* _AIM OF THE TASK_:
Scan the listing below for the word "Arvin" and copy every line that has it.

* _DATASET CONTENT_:
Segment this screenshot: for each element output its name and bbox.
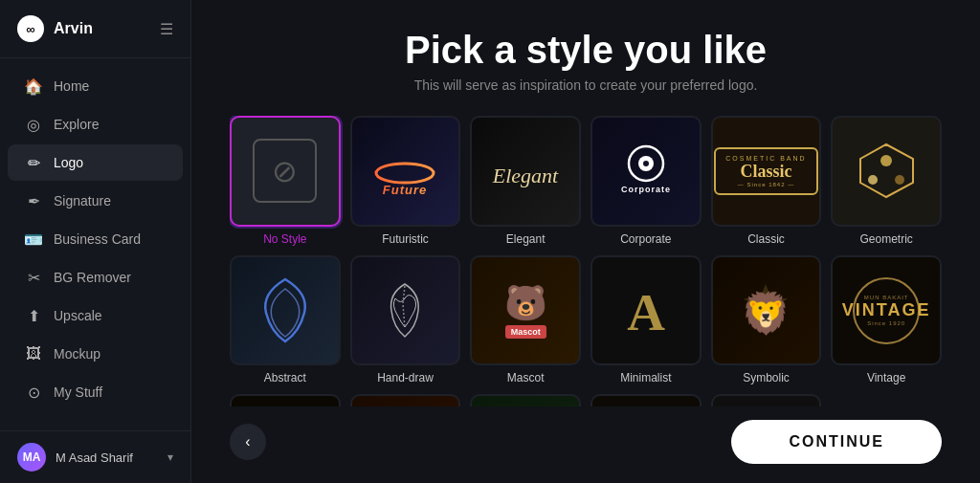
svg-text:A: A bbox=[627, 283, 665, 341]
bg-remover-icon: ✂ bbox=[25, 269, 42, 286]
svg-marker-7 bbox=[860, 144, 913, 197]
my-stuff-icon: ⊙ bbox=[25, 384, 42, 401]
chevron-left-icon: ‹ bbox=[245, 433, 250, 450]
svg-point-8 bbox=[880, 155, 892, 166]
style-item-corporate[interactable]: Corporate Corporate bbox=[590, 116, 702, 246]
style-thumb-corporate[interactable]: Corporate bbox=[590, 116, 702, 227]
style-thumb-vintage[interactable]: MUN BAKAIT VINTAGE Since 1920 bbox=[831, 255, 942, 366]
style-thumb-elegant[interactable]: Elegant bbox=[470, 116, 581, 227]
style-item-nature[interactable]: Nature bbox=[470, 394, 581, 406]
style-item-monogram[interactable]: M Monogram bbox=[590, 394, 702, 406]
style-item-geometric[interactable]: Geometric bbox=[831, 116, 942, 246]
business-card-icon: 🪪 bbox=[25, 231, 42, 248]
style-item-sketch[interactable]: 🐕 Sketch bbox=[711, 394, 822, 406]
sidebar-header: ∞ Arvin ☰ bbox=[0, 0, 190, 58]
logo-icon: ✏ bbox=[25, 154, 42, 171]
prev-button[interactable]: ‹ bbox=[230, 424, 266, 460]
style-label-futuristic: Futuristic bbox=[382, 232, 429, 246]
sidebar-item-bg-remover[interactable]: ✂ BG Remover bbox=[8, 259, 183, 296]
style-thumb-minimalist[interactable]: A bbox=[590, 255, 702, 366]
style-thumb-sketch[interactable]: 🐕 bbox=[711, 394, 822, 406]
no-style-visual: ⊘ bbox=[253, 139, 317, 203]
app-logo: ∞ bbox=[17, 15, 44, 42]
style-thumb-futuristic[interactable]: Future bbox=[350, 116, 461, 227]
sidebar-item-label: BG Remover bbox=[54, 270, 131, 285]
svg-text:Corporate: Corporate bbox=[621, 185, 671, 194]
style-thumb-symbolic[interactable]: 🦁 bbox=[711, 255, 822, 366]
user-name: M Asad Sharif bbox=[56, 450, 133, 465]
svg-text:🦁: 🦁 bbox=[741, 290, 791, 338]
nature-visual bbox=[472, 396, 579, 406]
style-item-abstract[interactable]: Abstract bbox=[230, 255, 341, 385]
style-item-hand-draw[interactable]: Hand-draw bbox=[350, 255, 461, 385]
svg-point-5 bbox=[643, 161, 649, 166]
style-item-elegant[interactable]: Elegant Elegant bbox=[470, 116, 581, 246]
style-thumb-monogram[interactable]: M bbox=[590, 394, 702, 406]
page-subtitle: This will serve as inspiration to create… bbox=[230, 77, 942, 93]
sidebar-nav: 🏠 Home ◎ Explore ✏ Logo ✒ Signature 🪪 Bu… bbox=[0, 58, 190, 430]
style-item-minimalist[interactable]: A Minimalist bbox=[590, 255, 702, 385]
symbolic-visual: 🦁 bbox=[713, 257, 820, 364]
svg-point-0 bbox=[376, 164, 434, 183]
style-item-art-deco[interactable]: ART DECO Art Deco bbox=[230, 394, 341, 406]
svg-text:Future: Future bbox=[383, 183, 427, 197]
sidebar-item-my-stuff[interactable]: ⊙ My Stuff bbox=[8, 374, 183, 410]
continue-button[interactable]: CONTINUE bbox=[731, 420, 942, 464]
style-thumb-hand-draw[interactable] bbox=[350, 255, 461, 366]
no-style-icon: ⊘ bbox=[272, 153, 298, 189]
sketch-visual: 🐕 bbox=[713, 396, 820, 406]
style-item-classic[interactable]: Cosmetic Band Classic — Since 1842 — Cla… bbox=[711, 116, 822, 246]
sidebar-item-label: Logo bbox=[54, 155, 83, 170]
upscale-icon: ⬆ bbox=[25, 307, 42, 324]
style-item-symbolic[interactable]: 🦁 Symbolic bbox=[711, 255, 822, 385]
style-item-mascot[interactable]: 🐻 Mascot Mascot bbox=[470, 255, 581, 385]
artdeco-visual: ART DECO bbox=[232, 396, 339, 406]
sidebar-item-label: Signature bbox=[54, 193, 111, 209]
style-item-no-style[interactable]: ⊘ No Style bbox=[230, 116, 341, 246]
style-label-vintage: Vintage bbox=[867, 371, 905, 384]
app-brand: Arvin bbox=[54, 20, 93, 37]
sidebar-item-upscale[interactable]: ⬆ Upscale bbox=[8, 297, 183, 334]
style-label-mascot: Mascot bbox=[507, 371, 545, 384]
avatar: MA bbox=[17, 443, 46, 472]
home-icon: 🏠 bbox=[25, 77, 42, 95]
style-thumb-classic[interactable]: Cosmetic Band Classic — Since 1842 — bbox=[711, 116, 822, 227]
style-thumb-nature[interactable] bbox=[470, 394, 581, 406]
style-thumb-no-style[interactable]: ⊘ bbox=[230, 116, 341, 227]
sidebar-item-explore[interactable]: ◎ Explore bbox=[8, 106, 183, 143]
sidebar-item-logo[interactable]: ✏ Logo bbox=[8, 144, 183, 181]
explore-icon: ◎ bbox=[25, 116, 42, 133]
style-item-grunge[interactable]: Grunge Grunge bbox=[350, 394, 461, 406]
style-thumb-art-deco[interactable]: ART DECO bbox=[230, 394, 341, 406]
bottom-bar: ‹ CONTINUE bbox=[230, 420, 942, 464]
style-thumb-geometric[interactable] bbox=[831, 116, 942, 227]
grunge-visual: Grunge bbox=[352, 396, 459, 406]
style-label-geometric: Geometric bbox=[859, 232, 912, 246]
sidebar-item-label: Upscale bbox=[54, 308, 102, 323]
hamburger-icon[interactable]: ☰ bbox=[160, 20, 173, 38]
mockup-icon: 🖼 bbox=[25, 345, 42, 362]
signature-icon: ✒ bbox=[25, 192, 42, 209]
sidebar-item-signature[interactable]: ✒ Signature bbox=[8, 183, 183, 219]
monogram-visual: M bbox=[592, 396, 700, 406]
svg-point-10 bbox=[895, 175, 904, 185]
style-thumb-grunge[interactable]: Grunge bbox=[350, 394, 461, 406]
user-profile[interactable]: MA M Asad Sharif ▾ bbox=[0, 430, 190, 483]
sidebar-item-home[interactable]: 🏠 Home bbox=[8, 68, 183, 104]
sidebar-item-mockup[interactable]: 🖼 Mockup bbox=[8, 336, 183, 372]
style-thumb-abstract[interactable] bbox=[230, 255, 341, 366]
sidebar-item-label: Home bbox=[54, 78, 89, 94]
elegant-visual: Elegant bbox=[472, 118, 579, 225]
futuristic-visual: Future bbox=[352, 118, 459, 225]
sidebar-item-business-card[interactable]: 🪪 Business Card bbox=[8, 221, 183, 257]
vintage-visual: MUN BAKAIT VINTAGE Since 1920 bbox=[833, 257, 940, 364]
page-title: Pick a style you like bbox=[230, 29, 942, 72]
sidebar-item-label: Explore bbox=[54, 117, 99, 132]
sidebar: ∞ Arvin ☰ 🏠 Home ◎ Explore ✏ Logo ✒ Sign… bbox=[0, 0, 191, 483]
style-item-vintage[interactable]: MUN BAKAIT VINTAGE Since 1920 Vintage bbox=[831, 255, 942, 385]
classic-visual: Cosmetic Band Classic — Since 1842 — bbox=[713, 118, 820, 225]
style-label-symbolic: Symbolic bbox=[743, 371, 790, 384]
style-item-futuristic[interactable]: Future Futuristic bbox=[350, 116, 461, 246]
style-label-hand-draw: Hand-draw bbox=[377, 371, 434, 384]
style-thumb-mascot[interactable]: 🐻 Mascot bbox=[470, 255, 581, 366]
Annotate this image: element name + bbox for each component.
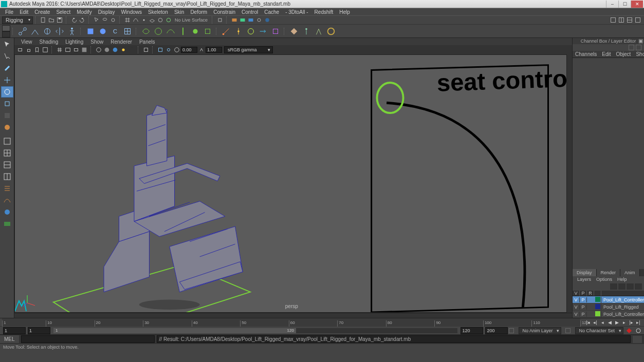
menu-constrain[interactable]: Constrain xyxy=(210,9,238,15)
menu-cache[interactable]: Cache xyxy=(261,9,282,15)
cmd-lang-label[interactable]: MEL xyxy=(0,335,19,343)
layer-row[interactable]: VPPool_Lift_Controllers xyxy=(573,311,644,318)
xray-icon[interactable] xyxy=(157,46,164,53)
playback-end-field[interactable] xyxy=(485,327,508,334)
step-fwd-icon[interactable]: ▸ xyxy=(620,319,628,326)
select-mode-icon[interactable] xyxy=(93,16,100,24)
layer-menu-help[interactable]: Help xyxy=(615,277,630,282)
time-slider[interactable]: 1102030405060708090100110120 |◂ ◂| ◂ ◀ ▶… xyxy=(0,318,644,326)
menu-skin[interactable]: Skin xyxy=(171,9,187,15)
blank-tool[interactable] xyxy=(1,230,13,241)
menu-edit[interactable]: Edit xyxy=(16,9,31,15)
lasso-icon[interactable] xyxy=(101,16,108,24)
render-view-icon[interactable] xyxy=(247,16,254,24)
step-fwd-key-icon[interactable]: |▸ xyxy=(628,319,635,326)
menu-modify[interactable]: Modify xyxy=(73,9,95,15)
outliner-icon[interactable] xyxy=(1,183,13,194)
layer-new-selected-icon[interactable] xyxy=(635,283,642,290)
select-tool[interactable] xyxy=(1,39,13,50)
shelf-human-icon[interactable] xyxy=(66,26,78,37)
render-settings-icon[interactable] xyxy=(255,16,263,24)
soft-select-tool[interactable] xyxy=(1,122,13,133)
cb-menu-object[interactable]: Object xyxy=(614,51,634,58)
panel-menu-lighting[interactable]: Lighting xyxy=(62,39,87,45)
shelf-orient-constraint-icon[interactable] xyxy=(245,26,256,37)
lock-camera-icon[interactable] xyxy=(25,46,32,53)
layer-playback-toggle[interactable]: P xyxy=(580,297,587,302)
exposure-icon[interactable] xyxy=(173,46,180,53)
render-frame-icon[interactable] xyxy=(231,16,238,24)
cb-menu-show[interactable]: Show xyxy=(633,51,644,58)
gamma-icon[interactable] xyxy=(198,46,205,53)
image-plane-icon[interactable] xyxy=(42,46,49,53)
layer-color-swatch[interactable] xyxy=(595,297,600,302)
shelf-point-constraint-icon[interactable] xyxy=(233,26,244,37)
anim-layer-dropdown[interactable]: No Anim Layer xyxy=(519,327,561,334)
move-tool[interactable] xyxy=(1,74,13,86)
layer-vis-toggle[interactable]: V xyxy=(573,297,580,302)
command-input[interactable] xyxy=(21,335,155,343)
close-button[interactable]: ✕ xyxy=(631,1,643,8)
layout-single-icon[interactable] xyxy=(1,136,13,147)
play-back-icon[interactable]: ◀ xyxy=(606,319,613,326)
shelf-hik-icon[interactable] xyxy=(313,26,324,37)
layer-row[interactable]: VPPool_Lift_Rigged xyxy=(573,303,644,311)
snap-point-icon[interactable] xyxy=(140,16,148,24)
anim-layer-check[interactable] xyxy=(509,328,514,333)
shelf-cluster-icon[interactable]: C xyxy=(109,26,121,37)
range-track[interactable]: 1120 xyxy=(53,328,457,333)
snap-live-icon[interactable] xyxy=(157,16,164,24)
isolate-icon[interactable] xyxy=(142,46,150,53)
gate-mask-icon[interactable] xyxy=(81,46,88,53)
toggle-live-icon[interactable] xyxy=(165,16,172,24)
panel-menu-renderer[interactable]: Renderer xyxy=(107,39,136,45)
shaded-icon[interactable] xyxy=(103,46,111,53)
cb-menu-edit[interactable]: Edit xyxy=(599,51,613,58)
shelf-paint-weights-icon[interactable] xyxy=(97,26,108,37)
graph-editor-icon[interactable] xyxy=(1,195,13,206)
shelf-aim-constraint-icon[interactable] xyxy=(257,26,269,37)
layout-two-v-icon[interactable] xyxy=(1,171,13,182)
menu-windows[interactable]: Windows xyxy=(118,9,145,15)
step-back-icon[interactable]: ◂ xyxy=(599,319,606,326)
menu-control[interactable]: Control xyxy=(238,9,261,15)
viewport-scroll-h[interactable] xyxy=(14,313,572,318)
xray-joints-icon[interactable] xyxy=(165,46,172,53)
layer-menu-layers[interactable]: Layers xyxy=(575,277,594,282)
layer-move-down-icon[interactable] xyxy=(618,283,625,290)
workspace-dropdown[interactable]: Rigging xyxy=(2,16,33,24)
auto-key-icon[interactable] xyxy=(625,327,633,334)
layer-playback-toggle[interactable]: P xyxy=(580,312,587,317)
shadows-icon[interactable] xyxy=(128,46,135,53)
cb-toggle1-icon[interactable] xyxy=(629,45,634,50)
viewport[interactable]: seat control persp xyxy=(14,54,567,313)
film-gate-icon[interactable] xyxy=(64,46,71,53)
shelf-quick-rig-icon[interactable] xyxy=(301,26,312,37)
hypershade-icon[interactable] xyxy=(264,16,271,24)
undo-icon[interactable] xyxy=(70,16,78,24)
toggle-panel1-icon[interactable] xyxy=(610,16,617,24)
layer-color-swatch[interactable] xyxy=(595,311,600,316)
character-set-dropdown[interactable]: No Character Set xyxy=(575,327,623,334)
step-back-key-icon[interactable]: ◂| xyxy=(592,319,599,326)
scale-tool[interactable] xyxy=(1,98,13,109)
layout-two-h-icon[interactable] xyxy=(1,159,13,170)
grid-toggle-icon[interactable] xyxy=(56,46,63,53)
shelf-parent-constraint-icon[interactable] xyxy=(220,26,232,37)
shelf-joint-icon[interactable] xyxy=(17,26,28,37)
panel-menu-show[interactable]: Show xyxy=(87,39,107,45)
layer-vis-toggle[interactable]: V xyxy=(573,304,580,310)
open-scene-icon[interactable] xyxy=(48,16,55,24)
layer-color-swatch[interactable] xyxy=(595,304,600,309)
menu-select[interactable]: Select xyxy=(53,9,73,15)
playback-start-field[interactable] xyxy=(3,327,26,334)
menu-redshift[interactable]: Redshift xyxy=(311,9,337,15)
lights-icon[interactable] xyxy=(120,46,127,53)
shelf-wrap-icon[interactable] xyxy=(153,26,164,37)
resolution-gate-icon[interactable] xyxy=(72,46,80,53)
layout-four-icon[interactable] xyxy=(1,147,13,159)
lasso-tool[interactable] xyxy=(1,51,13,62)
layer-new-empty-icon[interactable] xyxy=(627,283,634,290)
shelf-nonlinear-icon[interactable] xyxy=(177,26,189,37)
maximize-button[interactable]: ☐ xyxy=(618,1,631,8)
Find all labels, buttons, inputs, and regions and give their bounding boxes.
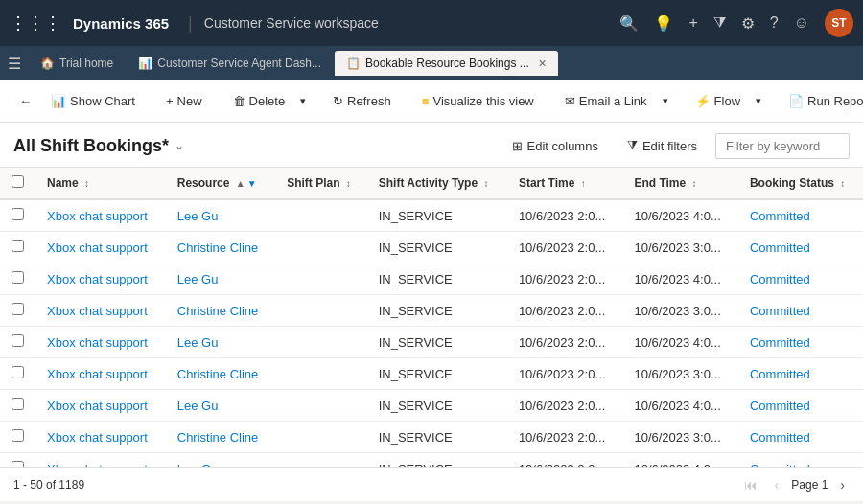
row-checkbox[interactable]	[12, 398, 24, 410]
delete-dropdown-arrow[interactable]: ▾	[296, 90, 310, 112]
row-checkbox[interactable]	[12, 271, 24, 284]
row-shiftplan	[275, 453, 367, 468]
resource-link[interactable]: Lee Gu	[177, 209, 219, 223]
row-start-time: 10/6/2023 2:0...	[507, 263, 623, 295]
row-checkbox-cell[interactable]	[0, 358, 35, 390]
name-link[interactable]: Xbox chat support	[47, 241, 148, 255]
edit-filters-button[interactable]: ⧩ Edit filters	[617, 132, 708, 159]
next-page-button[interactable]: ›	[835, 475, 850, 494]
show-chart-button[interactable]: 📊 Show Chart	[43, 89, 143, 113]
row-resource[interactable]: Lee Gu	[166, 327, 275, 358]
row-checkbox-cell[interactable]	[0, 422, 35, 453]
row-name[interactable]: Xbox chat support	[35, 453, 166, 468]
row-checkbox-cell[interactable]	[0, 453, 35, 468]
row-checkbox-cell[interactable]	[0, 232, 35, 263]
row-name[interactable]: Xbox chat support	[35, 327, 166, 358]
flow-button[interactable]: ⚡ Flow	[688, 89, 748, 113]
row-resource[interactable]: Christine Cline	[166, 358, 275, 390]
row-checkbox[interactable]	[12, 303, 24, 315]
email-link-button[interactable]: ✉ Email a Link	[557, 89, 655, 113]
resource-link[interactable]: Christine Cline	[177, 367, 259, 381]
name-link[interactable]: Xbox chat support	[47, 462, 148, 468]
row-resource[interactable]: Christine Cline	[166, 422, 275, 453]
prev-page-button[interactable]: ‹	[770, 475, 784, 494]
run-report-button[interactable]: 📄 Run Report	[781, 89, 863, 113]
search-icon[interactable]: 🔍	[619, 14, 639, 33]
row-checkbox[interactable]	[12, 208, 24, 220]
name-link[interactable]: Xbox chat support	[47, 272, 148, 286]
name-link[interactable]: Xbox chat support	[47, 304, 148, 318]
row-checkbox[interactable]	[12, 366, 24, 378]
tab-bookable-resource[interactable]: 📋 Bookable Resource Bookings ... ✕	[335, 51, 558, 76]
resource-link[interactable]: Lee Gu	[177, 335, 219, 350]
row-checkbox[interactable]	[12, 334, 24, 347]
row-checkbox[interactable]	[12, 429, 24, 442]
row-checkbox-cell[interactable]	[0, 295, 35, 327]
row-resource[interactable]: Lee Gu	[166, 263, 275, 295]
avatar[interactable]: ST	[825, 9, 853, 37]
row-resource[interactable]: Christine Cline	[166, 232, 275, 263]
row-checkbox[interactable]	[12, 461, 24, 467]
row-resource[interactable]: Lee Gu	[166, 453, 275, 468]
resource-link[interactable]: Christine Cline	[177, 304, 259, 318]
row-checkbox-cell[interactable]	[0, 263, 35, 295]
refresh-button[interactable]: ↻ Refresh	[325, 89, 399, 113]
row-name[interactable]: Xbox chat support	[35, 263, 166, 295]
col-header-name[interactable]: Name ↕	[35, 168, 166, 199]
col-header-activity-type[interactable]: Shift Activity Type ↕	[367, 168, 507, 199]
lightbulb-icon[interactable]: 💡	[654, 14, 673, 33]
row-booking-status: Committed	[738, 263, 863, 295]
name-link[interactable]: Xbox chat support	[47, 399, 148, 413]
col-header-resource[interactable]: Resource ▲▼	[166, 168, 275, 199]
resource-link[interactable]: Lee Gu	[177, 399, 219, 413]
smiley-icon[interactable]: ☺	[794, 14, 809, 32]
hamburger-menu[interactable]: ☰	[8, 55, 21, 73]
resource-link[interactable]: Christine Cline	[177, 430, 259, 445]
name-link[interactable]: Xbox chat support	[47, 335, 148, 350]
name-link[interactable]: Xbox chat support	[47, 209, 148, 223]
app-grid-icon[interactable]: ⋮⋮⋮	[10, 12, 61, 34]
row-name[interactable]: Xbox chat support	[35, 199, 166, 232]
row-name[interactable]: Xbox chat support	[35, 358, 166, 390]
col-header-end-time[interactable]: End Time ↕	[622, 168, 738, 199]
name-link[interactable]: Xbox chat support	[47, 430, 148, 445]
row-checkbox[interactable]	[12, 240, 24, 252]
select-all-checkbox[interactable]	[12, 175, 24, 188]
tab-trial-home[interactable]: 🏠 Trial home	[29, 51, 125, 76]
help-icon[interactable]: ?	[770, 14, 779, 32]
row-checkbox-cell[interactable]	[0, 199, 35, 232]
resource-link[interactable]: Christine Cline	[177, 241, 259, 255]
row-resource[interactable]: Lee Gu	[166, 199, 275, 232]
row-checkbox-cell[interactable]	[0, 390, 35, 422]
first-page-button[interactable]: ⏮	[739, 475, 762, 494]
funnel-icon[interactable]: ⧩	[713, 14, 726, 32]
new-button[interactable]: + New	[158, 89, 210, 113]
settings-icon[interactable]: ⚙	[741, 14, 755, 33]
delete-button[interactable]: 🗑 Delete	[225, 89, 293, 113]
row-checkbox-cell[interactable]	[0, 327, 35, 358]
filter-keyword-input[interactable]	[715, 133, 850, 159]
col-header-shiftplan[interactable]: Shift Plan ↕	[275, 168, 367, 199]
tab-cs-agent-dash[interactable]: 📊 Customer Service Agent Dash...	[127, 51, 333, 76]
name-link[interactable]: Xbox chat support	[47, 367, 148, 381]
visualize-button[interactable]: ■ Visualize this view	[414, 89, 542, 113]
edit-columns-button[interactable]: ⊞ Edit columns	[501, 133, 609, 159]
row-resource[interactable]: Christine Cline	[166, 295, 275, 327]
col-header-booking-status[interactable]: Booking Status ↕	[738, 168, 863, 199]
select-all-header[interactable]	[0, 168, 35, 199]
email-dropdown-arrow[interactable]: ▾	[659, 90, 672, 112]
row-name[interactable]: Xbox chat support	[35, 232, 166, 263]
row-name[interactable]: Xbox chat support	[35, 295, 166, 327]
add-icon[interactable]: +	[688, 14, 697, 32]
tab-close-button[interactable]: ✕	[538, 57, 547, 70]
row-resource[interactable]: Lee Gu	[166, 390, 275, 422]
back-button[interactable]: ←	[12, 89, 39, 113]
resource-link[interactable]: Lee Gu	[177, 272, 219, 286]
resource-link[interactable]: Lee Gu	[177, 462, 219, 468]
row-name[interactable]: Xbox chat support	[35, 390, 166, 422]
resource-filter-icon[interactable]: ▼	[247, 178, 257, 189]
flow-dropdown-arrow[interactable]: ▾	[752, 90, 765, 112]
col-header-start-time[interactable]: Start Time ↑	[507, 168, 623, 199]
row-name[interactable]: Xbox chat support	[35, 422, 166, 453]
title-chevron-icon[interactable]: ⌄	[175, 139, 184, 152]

* _TASK RESPONSE_:
sidebar-header: ∞ Arvin ☰ bbox=[0, 0, 190, 58]
app-brand: Arvin bbox=[54, 20, 93, 37]
sidebar: ∞ Arvin ☰ 🏠 Home ◎ Explore ✏ Logo ✒ Sign… bbox=[0, 0, 191, 483]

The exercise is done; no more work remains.